### TASK DETAILS
Filter the entries for lines with the word "shapes".

### ENTRIES SHOWN

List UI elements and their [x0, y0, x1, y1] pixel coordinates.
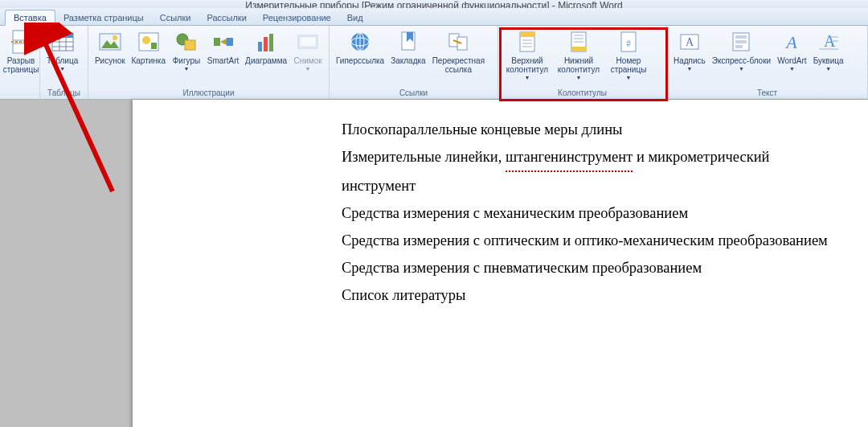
document-page[interactable]: Плоскопараллельные концевые меры длины И…	[133, 100, 868, 427]
svg-rect-16	[185, 40, 195, 50]
shapes-icon	[174, 29, 199, 55]
chart-label: Диаграмма	[245, 56, 287, 65]
window-title: Измерительные приборы [Режим ограниченно…	[245, 0, 622, 8]
pagenumber-button[interactable]: # Номер страницы ▼	[604, 27, 653, 82]
chevron-down-icon: ▼	[525, 75, 530, 80]
document-workspace: Плоскопараллельные концевые меры длины И…	[0, 100, 868, 427]
screenshot-button[interactable]: Снимок ▼	[290, 27, 326, 73]
doc-line: Плоскопараллельные концевые меры длины	[342, 116, 844, 143]
quickparts-icon	[728, 29, 754, 55]
crossref-label: Перекрестная ссылка	[432, 56, 485, 74]
svg-rect-14	[151, 43, 157, 49]
header-button[interactable]: Верхний колонтитул ▼	[502, 27, 553, 82]
chevron-down-icon: ▼	[59, 66, 65, 72]
svg-rect-1	[13, 43, 27, 53]
textbox-icon: A	[677, 29, 702, 55]
screenshot-label: Снимок	[293, 56, 321, 65]
group-illustrations-label: Иллюстрации	[88, 87, 329, 99]
table-button[interactable]: Таблица ▼	[43, 27, 81, 73]
screenshot-icon	[295, 29, 321, 55]
spellcheck-error: штангенинструмент	[506, 143, 633, 172]
picture-label: Рисунок	[95, 56, 125, 65]
svg-point-13	[142, 36, 150, 44]
chart-icon	[253, 29, 279, 55]
footer-button[interactable]: Нижний колонтитул ▼	[553, 27, 604, 82]
chevron-down-icon: ▼	[825, 66, 831, 72]
chart-button[interactable]: Диаграмма	[242, 27, 290, 67]
crossref-button[interactable]: Перекрестная ссылка	[429, 27, 488, 76]
bookmark-icon	[395, 29, 421, 55]
smartart-button[interactable]: SmartArt	[204, 27, 242, 67]
svg-rect-17	[214, 38, 220, 46]
wordart-icon: A	[779, 29, 805, 55]
clipart-label: Картинка	[131, 56, 166, 65]
hyperlink-button[interactable]: Гиперссылка	[333, 27, 387, 67]
bookmark-label: Закладка	[391, 56, 425, 65]
pagenumber-icon: #	[616, 29, 641, 55]
wordart-label: WordArt	[777, 56, 807, 65]
footer-icon	[566, 29, 592, 55]
svg-rect-48	[735, 35, 747, 39]
dropcap-button[interactable]: A Буквица ▼	[810, 27, 847, 73]
crossref-icon	[445, 29, 471, 55]
svg-rect-50	[735, 45, 743, 48]
header-icon	[514, 29, 540, 55]
svg-rect-39	[571, 47, 586, 51]
svg-rect-22	[269, 34, 273, 51]
doc-line: Измерительные линейки, штангенинструмент…	[342, 143, 844, 172]
quickparts-label: Экспресс-блоки	[712, 56, 771, 65]
svg-rect-18	[227, 38, 233, 46]
hyperlink-label: Гиперссылка	[336, 56, 384, 65]
doc-line: Средства измерения с пневматическим прео…	[342, 254, 844, 281]
chevron-down-icon: ▼	[576, 75, 582, 80]
hyperlink-icon	[347, 29, 373, 55]
header-label: Верхний колонтитул	[506, 56, 548, 74]
smartart-label: SmartArt	[207, 56, 239, 65]
footer-label: Нижний колонтитул	[558, 56, 600, 74]
group-tables-label: Таблицы	[40, 87, 88, 99]
table-label: Таблица	[47, 56, 78, 65]
page-break-icon	[8, 29, 34, 55]
chevron-down-icon: ▼	[789, 66, 795, 72]
group-pages-label	[0, 96, 39, 99]
textbox-label: Надпись	[674, 56, 706, 65]
doc-line: Средства измерения с механическим преобр…	[342, 199, 844, 227]
quickparts-button[interactable]: Экспресс-блоки ▼	[709, 27, 774, 73]
doc-line: Список литературы	[342, 281, 844, 309]
page-break-button[interactable]: Разрыв страницы	[3, 27, 39, 76]
clipart-icon	[136, 29, 162, 55]
svg-text:#: #	[626, 39, 631, 48]
group-links-label: Ссылки	[330, 87, 497, 99]
tab-insert[interactable]: Вставка	[5, 10, 55, 26]
picture-button[interactable]: Рисунок	[92, 27, 129, 67]
group-text-label: Текст	[667, 87, 867, 99]
tab-mailings[interactable]: Рассылки	[199, 10, 254, 25]
shapes-button[interactable]: Фигуры ▼	[169, 27, 204, 73]
table-icon	[50, 29, 76, 55]
svg-rect-32	[457, 37, 467, 50]
chevron-down-icon: ▼	[305, 66, 311, 72]
doc-line: инструмент	[342, 172, 844, 199]
svg-marker-19	[220, 39, 227, 45]
tab-review[interactable]: Рецензирование	[255, 10, 339, 25]
page-break-label: Разрыв страницы	[3, 56, 39, 74]
chevron-down-icon: ▼	[739, 66, 744, 72]
bookmark-button[interactable]: Закладка	[387, 27, 428, 67]
svg-rect-20	[258, 42, 262, 51]
svg-point-11	[113, 35, 117, 40]
dropcap-icon: A	[816, 29, 841, 55]
svg-rect-49	[735, 40, 747, 43]
clipart-button[interactable]: Картинка	[129, 27, 169, 67]
tab-page-layout[interactable]: Разметка страницы	[55, 10, 152, 25]
wordart-button[interactable]: A WordArt ▼	[774, 27, 810, 73]
group-headerfooter-label: Колонтитулы	[498, 87, 666, 99]
tab-references[interactable]: Ссылки	[152, 10, 199, 25]
chevron-down-icon: ▼	[626, 75, 632, 80]
tab-view[interactable]: Вид	[339, 10, 371, 25]
svg-rect-21	[264, 37, 268, 51]
textbox-button[interactable]: A Надпись ▼	[670, 27, 709, 73]
svg-text:A: A	[686, 36, 694, 48]
pagenumber-label: Номер страницы	[611, 56, 647, 74]
svg-rect-4	[52, 33, 73, 38]
doc-line: Средства измерения с оптическим и оптико…	[342, 227, 844, 254]
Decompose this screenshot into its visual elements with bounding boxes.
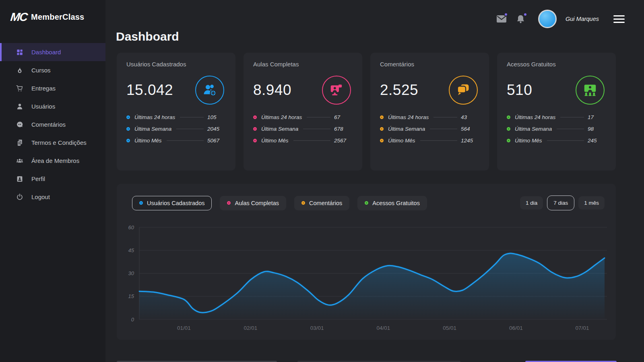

### TASK RESULT
shapes-icon	[174, 29, 199, 55]
shapes-button[interactable]: Фигуры ▼	[169, 27, 204, 73]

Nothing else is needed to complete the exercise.